Once there is a call to 911 to have a mentally or emotionally disturbed hospitalized, EMS and Police are dispatched. It's protocol.
Stop acting like you give a good Goddamn about the "young woman" and admit to using this story as an opportunity to spew your vitriolic views on people who you perceive (or judge) to be draining the city of New York with their incessant need for governement handouts. Where did you type this comment? From your High-rise condo in Greenpoint or something? Who raised you to be such a high-falutin', insensitive pig? Michael Bloomberg? Mitt Romney? Who? This is a loss that this family will have to grapple with for the rest of their lives. They lost their schizophrenic daughter. She's been sick for years. Did you wonder at all how stressful a situation like this might be for everyone involved? To call them "cheap" and "lazy" is absolutely disgusting. You gave yourself away with the word, "entirely". It's "entirely" the family's fault? You're heartless. And look around you. New York City IS a big fucking bank you dick.
@Yobee You certainly win the award for the most ill-informed response that I have ever read online.
"On the evening of March 15, Shauna Francis called 311 looking for some information. She wanted to call an ambulance for her 30-year-old sister, Shereese, but wasn't impressed by the quality of care at Queens General, the nearest hospital. Shauna wanted to know if she could ask the ambulance to take Shereese to a Long Island hospital.....The operator transferred Shauna to a 911 dispatcher, who listened to Shauna's story and promised to send someone over."

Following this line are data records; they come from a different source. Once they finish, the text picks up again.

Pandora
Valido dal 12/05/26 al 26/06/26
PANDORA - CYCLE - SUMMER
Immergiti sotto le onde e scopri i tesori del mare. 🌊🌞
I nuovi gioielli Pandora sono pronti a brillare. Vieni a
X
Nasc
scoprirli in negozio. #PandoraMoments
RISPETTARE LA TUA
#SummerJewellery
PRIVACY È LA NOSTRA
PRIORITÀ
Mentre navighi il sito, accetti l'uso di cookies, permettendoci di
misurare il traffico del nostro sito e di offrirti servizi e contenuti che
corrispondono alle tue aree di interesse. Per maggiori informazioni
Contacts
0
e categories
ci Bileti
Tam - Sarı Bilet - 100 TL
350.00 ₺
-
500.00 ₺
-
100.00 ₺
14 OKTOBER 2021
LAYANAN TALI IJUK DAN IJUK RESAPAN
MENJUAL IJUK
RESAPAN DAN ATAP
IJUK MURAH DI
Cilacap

I don't understand how you get "cheap, lazy hypocrites" etc
@Anon Actually, that's the spelling police, to be technical. You're correct that 'judgment' is the preferred spelling, but 'judgement' is an accepted alternate spelling.

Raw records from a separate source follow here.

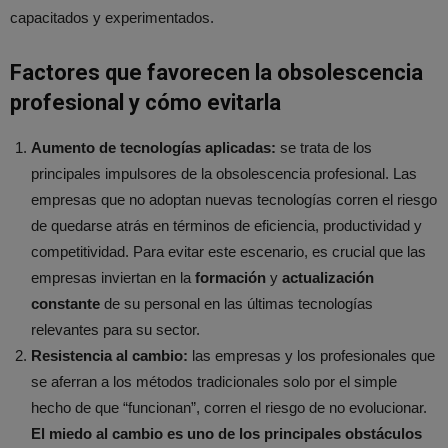
capacitados y experimentados.
Factores que favorecen la obsolescencia
profesional y cómo evitarla
Aumento de tecnologías aplicadas:
se trata de los
principales impulsores de la obsolescencia profesional. Las
empresas que no adoptan nuevas tecnologías corren el riesgo
de quedarse atrás en términos de eficiencia, productividad y
competitividad. Para evitar este escenario, es crucial que las
empresas inviertan en la
formación
y
actualización
constante
de su personal en las últimas tecnologías
relevantes para su sector.
Resistencia al cambio:
las empresas y los profesionales que
se aferran a los métodos tradicionales solo por el simple
hecho de que “funcionan”, corren el riesgo de no evolucionar.
El miedo al cambio es uno de los principales obstáculos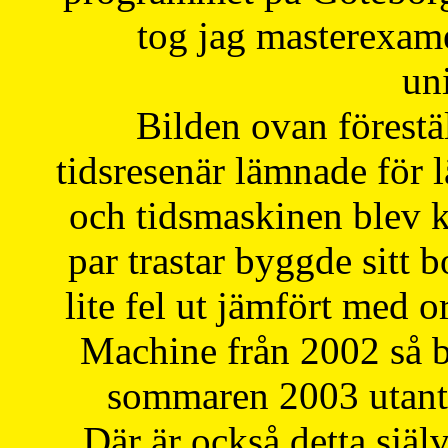
tog jag masterexa
uni
Bilden ovan förestä
tidsresenär lämnade för 
och tidsmaskinen blev k
par trastar byggde sitt b
lite fel ut jämfört med 
Machine från 2002 så be
sommaren 2003 utantil
Där är också detta själ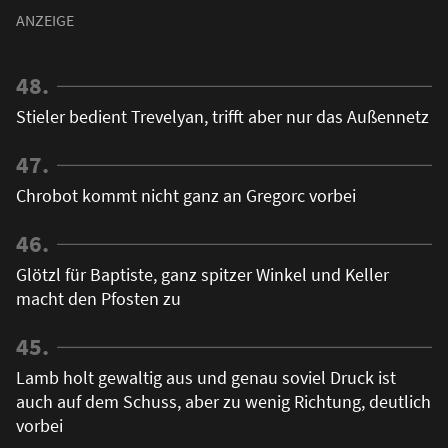
48.
Stieler bedient Trevelyan, trifft aber nur das Außennetz
47.
Chrobot kommt nicht ganz an Gregorc vorbei
46.
Glötzl für Baptiste, ganz spitzer Winkel und Keller
macht den Pfosten zu
45.
Lamb holt gewaltig aus und genau soviel Druck ist
auch auf dem Schuss, aber zu wenig Richtung, deutlich
vorbei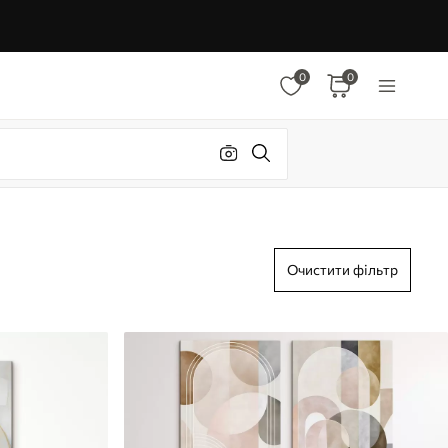
0
0
Очистити фільтр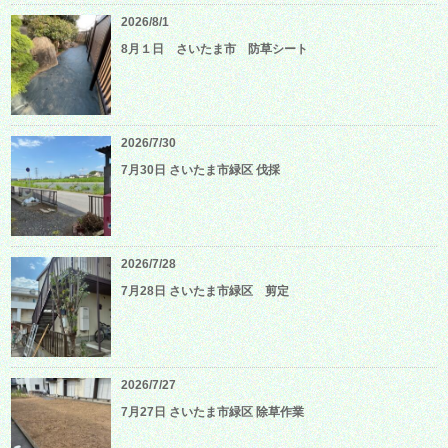
2026/8/1
8月１日 さいたま市 防草シート
2026/7/30
7月30日 さいたま市緑区 伐採
2026/7/28
7月28日 さいたま市緑区 剪定
2026/7/27
7月27日 さいたま市緑区 除草作業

@Cassidy I agree. This story is tragic, no doubt. But I got the impression that the EMTs had arrived with police before. Since the family called for EMTs, it is likely the EMTs called for backup knowing this patient could be trouble.
The police use violence to subdue a mentally ill patient because the patient is violently resisting. Furthermore, since the patient is not rational, the patient may not respond to commands and can exhibit extraordinary strength as they will struggle to the point of hurting themselves. Ask anyone who has worked with autistic adults. Additional training is helpful, but the police aren't being paid to put themselves into the hospital.

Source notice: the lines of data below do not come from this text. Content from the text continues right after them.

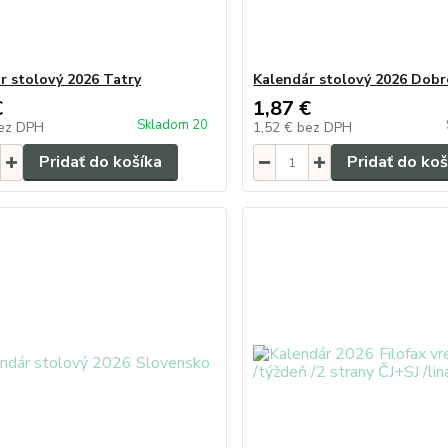
r stolový 2026 Tatry
Kalendár stolový 2026 Dobr
€
1,87 €
Skladom 20
ez DPH
1,52 €
bez DPH
Pridať do košíka
Pridať do koš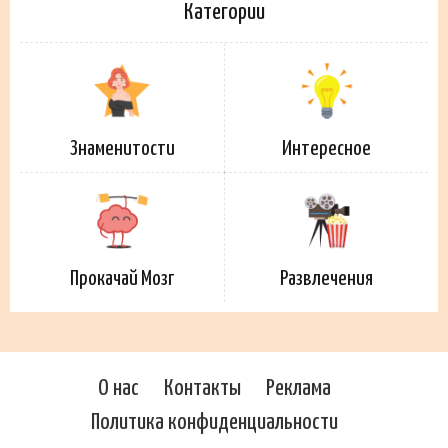
Категории
Знаменитости
Интересное
Прокачай Мозг
Развлечения
О нас
Контакты
Реклама
Политика конфиденциальности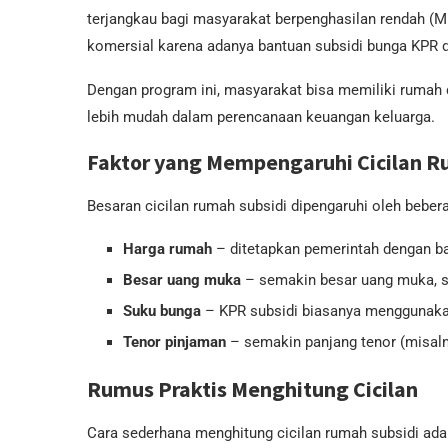
terjangkau bagi masyarakat berpenghasilan rendah (M
komersial karena adanya bantuan subsidi bunga KPR 
Dengan program ini, masyarakat bisa memiliki rumah de
lebih mudah dalam perencanaan keuangan keluarga.
Faktor yang Mempengaruhi Cicilan R
Besaran cicilan rumah subsidi dipengaruhi oleh beberap
Harga rumah
– ditetapkan pemerintah dengan bat
Besar uang muka
– semakin besar uang muka, se
Suku bunga
– KPR subsidi biasanya menggunakan
Tenor pinjaman
– semakin panjang tenor (misalnya
Rumus Praktis Menghitung Cicilan
Cara sederhana menghitung cicilan rumah subsidi ad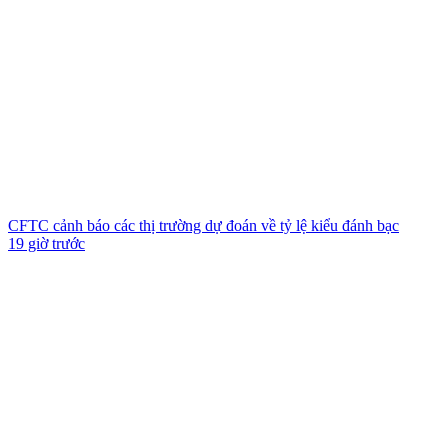
CFTC cảnh báo các thị trường dự đoán về tỷ lệ kiểu đánh bạc
19 giờ trước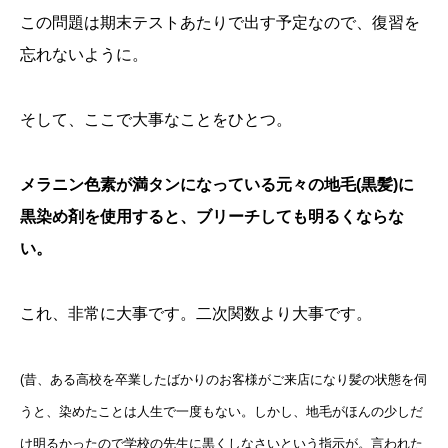
この問題は期末テストあたりで出す予定なので、復習を
忘れないように。
そして、ここで大事なことをひとつ。
メラニン色素が満タンになっている元々の地毛(黒髪)に
黒染め剤を使用すると、ブリーチしても明るくならな
い。
これ、非常に大事です。二次関数より大事です。
(昔、ある高校を卒業したばかりのお客様がご来店になり髪の状態を伺
うと、染めたことは人生で一度もない。しかし、地毛がほんの少しだ
け明るかったので学校の先生に黒くしなさいという指示が。言われた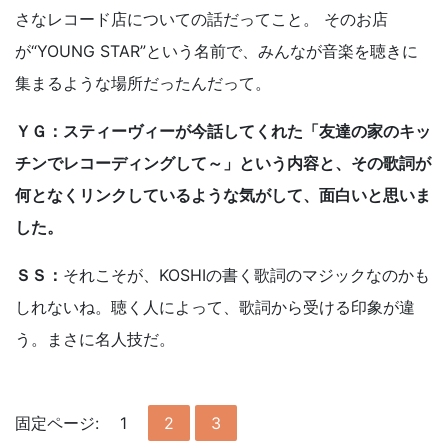
さなレコード店についての話だってこと。 そのお店
が“YOUNG STAR”という名前で、みんなが音楽を聴きに
集まるような場所だったんだって。
ＹＧ：スティーヴィーが今話してくれた「友達の家のキッ
チンでレコーディングして～」という内容と、その歌詞が
何となくリンクしているような気がして、面白いと思いま
した。
ＳＳ：
それこそが、KOSHIの書く歌詞のマジックなのかも
しれないね。聴く人によって、歌詞から受ける印象が違
う。まさに名人技だ。
固定ページ:
1
2
3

@SmithBurger The Second Amendment gives the PEOPLE the right to bear arms. We should be arming our brothers and sisters more and shooting back at NYPD. The disarmmament campaign in NY is a deception campaign to weaken the PEOPLE's rights and be helpless at the mercy of the NYPD. Don't believe the lie. NYPD is the enemy. These churches ministers are weak. Oh well a brother or sister is shot dead by NYPD.
@spence147 I'm devastated by your assessment...
@redQueen I get 'cheap' because they brought in the police for free instead of an ambulance for which they'd be charged. I get 'lazy' because they used free city services to deal with their own relative, I get 'hypocrites' because they are now trying to profit from their own bad judgement calls...
@txguy Excuse me, but the police are supposed to be able to handle people better that that. The mentally ill should be treated with a lot more compassion; instead, they get tazered, shot, or chokeholded-and all with the complicity of sheeple like yourself who believe in the old 'Officer Friendly' bullshit. With 'understanding' and 'compassionate' people like you, it's no wonder the mentally ill have problems in society getting treated, the police get away with misbehavior, and North American society becomes more authoritarian.
@Yobee You are certainly a big, prize fool. Don't you know that you're not supposed to blame the victim? The lady, and her family, are all victims in this.
Please keep you nasty invective to your diary.
@solex10 You seem to know an awful lot about somebody you've never met. Ad hominem aside, you seem to have ignored everything I said. Yes, it would be nice if these incidents never arose, but how is someone "supposed" to do the impossible? She was fighting off four police officers. What would you have suggested?